====== DATASET ENTRIES ======

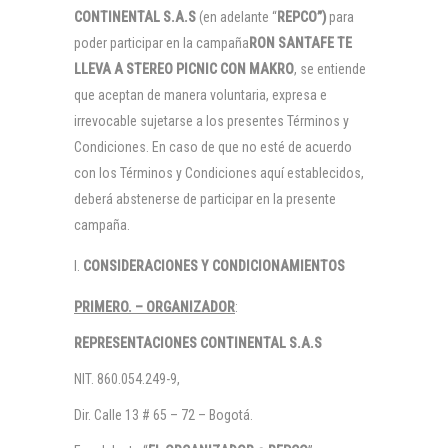
CONTINENTAL S.A.S
(en adelante “
REPCO”)
para
poder participar en la campaña
RON SANTAFE TE
LLEVA A STEREO PICNIC CON MAKRO
, se entiende
que aceptan de manera voluntaria, expresa e
irrevocable sujetarse a los presentes Términos y
Condiciones. En caso de que no esté de acuerdo
con los Términos y Condiciones aquí establecidos,
deberá abstenerse de participar en la presente
campaña.
CONSIDERACIONES Y CONDICIONAMIENTOS
PRIMERO. – ORGANIZADOR
:
REPRESENTACIONES CONTINENTAL S.A.S
NIT. 860.054.249-9,
Dir. Calle 13 # 65 – 72 – Bogotá.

======

TASK REQUIREMENTS. Looking at the records above, how many of their lines carry the string "campaña"? Answer with the number and nothing else.

SOLUTION FOR THIS EXERCISE. 2